This is interesting, because at every step along the way, each actor took the locally optimal step -- webmasters wanted to serve up working pages to their users, and new browser vendors wanted their users to get pages with all the supported features.
Yet, in the end, we end up with a mess for everybody. What could have been done differently to end up at a good solution? I guess having universally defined and complied with standards would have helped, so a browser could just say "I support HTML 1.3".
>What could have been done differently to end up at a good solution?
Simple, not having a user agent from the start.
Ideally a URI would always just return the exact same webpage. Except it became necessary to be able to update them which broke this assumption, and eventually the need for some kind of authenticated session spawned all kinds of mechanisms that definitively killed off URIs as Uniform Resource Identifiers.
Perhaps if we were to do it all over we'd have a uniform method for authentication, and maybe even the possibility to refer to past versions of a page. Alas it was not to be.
This might not surprise you, but I think serving the mobile and desktop versions via the same URI is an abomination and needs to stop. Encouraging mobile users to use an app instead is downright sacrilegious.
I feel like web masters shot themselves in the foot and created this mess. I kind of like just serving the page and letting the market figure it out.
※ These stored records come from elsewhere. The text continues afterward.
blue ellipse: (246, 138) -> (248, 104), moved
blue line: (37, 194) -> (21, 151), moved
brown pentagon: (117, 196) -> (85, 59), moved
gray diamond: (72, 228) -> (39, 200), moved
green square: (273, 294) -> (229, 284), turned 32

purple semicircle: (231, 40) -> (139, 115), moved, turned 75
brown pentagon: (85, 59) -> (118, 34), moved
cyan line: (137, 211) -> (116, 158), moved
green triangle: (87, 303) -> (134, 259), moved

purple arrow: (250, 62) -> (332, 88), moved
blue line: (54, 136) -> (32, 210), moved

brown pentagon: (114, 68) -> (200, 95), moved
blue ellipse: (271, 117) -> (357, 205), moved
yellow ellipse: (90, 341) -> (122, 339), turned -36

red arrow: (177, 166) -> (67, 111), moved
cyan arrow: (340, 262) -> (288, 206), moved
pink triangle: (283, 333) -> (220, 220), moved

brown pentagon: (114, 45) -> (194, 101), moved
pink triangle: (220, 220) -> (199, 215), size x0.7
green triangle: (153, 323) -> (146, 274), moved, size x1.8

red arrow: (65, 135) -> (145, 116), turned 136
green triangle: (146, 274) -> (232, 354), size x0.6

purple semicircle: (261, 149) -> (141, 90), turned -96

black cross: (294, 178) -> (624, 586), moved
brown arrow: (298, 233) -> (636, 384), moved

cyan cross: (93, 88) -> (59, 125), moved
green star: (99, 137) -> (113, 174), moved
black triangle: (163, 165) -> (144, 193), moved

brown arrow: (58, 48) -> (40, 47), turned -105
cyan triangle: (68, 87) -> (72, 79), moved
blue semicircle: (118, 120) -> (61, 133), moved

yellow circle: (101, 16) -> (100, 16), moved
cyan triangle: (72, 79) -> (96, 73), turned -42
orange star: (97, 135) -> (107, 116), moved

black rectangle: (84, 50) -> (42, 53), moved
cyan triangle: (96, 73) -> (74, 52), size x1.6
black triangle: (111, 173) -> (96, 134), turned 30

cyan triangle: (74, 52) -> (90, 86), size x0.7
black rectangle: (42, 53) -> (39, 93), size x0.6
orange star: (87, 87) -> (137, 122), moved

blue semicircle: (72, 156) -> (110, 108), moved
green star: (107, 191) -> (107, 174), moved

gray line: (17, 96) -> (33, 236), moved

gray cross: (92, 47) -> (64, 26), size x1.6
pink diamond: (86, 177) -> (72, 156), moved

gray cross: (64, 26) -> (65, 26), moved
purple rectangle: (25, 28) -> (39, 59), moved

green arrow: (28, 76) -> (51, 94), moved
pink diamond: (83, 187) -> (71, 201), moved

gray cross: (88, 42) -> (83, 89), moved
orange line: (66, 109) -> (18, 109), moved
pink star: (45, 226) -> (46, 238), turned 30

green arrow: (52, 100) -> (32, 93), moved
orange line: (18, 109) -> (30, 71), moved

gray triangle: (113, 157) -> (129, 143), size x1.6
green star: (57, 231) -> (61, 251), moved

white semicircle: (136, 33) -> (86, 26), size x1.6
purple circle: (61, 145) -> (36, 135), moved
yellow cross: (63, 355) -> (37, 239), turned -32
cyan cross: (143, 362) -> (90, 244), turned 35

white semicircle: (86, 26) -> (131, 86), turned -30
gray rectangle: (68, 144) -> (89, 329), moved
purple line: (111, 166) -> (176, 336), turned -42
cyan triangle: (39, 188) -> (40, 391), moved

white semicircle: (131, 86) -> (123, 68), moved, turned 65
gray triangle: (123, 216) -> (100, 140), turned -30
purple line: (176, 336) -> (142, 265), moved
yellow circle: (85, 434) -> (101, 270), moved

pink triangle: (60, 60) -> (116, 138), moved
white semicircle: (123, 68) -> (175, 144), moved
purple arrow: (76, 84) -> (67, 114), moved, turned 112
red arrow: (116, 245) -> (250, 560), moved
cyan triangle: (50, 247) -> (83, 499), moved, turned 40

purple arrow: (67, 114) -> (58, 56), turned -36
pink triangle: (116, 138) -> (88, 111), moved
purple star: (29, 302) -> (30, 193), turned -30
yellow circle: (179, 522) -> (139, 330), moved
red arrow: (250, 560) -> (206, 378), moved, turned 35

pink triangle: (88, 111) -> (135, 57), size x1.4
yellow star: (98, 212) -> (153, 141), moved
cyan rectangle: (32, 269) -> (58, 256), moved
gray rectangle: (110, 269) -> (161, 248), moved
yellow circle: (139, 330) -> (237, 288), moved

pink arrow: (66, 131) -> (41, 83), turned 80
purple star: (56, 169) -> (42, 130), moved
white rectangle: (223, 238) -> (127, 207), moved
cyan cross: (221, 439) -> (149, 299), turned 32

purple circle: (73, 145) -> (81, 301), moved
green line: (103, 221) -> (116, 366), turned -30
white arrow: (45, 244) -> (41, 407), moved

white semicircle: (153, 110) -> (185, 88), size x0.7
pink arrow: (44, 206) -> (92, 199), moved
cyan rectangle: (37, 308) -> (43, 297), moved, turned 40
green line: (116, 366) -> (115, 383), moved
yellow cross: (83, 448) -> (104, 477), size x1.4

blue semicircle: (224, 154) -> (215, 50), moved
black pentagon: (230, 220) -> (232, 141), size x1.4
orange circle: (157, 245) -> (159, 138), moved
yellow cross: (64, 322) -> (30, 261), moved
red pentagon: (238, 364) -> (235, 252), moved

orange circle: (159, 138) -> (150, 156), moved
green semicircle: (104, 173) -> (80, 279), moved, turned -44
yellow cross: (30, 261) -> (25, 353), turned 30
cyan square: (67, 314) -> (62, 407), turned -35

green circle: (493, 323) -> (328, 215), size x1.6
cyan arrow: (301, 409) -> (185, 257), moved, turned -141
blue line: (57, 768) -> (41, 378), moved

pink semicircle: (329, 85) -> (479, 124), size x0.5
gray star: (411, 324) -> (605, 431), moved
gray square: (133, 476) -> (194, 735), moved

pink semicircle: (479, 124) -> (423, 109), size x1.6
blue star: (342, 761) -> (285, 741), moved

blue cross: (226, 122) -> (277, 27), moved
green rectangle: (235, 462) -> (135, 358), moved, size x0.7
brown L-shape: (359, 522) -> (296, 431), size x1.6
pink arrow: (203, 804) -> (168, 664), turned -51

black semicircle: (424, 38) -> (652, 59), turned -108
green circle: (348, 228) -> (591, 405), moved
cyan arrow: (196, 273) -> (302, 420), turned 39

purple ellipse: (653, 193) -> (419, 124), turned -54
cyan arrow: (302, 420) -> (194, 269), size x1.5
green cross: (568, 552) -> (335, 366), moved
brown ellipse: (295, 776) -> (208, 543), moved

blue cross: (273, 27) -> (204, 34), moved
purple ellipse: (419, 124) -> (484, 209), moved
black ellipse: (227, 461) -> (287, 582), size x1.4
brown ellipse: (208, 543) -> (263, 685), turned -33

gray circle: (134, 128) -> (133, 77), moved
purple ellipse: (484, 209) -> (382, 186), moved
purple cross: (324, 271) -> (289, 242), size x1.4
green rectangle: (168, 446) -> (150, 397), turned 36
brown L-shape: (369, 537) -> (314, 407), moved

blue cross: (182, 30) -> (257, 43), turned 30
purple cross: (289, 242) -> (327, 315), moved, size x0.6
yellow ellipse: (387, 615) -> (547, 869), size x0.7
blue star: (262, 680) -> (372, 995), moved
Developers would have moved faster to make sure their stuff didn't break and maybe the browser wars and the dark ages that followed would not have happened.
That's not really a pragmatic approach, though. Users don't care that it's the browser's fault, they'll use the service with the better user experience.
Turned out, there were cases where browsers returned "true" while their implementation of the feature did not do what the authors wanted. There were various reasons for this: the feature detection being decoupled from the feature implementation, bugs in the feature that could not be captured by the implementation, the detection not being fine-grained enough, etc. And there were cases where hasFeature returned "false" while the feature was usable, for similar reasons.
Long story short, at this point the implementation of hasFeature per spec, and in browsers, is "return true".
In TLS we now have two bogus version numbers you should ignore. We also have an extension that will signal the real version number. It'll also send a bunch of bogus version numbers to "train" servers to expect and ignore bogus version numbers.
This is all due to the fact that server vendors found it too complicated to implement "if I get version higher than what I support I answer with the highest version I do support". Instead they often implement "if I get a version higher than I support I'll drop the connection".
But all of that was not enough to make TLS 1.3 work. It now also includes sending a bunch of bogus messages that have no meaning and are ignored, just to make it look more like TLS 1.2.
Yet, in the end, we end up with a mess for everybody. What could have been done differently to end up at a good solution? I guess having universally defined and complied with standards would have helped, so a browser could just say "I support HTML 1.3".